Der beste Weg, diese Herausforderung anzunehmen, besteht darin, APIs nicht mehr nur als Hilfsmittel anzusehen, sondern von ihrer Bedeutung her als Produkte einzustufen und die Nutzer der Schnittstellen als Kunden zu begreifen. Entsprechend umfassend muss der Funktionsumfang einer geeigneten API-Managementlösung sein, mit der sich nicht nur der komplette Lebenszyklus von Schnittstellen verwalten lässt, sondern auch die Aufgaben der Entwickler unterstützt und vollumfänglich abgebildet werden.

Dies ist umso nötiger, als die Nutzer der mittels Schnittstellen bereitgestellten Daten und Funktionen aufgrund der immer schnelleren und häufigeren Veränderungen der geschäftlichen Anforderungen von ihren IT-Kollegen immer kürzere Entwicklungs- und Lieferzeiten erwarten.
On-premises, in der Cloud und am Edge – SaaS-Anwendungen, Datenbanken, flüchtige Datenströme und bekannte Geschäftsanwendungen wie ERP, CRM, Logistik- und Marketingsysteme müssen heute nahtlos über verschiedenste Umgebungen hinweg miteinander integriert werden – und das immer wieder aufs Neue.

Mit den eben skizzierten gestiegenen Anforderungen und Erwartungen aber kommen klassische Ansätze und Tools für das Management von APIs an ihre Grenzen.
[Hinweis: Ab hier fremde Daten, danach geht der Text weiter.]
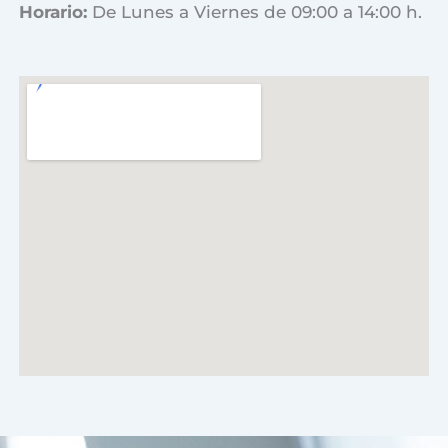
Horario:
De Lunes a Viernes de 09:00 a 14:00 h.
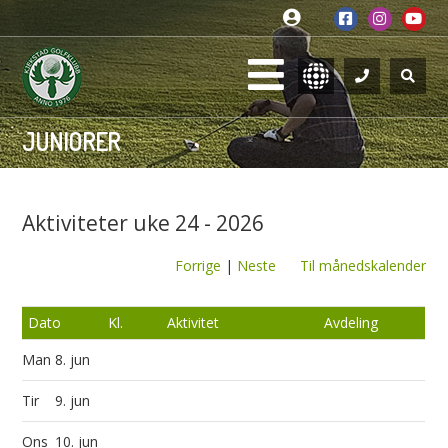
JUNIORER
Aktiviteter uke 24 - 2026
Forrige
|
Neste
Til månedskalender
Dato
Kl.
Aktivitet
Avdeling
Man
8. jun
Tir
9. jun
Ons
10. jun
Um die dadurch drohenden Compliance-, Qualitäts-, Produktivitäts- und Innovationsengpässe zu vermeiden, ist deshalb ein neuer Ansatz erforderlich, der die Neuentwicklungen der vergangenen Jahre hinsichtlich Datenzugriff und Entwicklung von Geschäftsfunktionalität mitberücksichtigt.
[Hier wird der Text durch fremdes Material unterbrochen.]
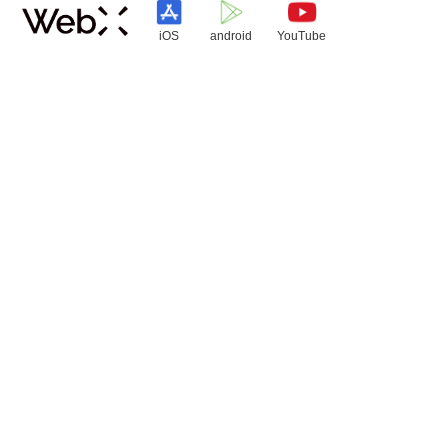
iOS
android
YouTube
Integration und Daten als Service

Vor diesem Hintergrund erweist sich eine Kombination aus Integration-Platform-as-a-Service-Angeboten (iPaaS) und Datenvirtualisierung als geeignet. Die Kombination ist notwendig, weil das digitale Unternehmen auf den Zugriff auf alle seine Daten angewiesen ist, ein allumfassender zentraler Data Store aufgrund der vielen neuen Datenquellen inklusive Streaming Data und ihrer Dynamik im Tagesgeschäft jedoch nicht mehr die beste Lösung darstellt. Als heute praktikableres Pendant schafft Datenvirtualisierung einen virtuellen Data Store. Dazu müssen die Daten jedoch nicht mehr wie bisher von ihren bisherigen Silos an einen zentralen Ort bewegt und dabei auch noch aufwändig transformiert werden. Bestehende Data Stores sind aus Sicht der Datenvirtualisierung nur eine weitere Datenquelle. Das Problem des allumfassenden Datenzugriffs im digitalen Unternehmen lässt sich dadurch auf bequeme Art und Weise lösen. Die Datenbereitstellung wird zum Service.
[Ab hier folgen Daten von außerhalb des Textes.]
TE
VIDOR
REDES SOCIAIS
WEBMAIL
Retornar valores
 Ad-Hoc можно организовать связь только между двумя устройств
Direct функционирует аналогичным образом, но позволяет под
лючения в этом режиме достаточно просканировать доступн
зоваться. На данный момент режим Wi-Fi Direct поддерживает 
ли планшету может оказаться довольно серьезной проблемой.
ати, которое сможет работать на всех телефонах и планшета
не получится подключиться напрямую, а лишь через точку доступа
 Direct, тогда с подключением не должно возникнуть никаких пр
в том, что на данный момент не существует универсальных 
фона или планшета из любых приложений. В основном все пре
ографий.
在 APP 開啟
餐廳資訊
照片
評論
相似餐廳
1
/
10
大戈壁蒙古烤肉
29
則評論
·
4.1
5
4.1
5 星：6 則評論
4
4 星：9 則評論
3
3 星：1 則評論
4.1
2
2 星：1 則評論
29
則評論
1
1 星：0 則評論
Auf dieser Basis kann eine moderne, Cloud-basierte Integrationsplattform ebenfalls als Service ihr volles Potenzial entfalten. Nötig ist dafür allerdings zum einen, dass sämtliche Funktionen vom API-Design bis zur Löschung Teil der Plattform sind, also der gesamte Lebenszyklus der Schnittstellen unterstützt und abgebildet wird. Zum anderen muss eine solche Plattform die Produktivität schon beim Design steigern helfen. Das gelingt insbesondere durch einen Low-Code-Ansatz, durch den die Entwickler die Geschäftslogik im Browser per Drag-and-Drop auf visueller Basis oberhalb der Code-Ebene flexibel zusammenstellen und dynamisch ändern können. Das gibt im Idealfall sogar dem speziell geschulten Fachanwender, dem Citizen Integrator, die Möglichkeit, Schnittstellen zu bauen.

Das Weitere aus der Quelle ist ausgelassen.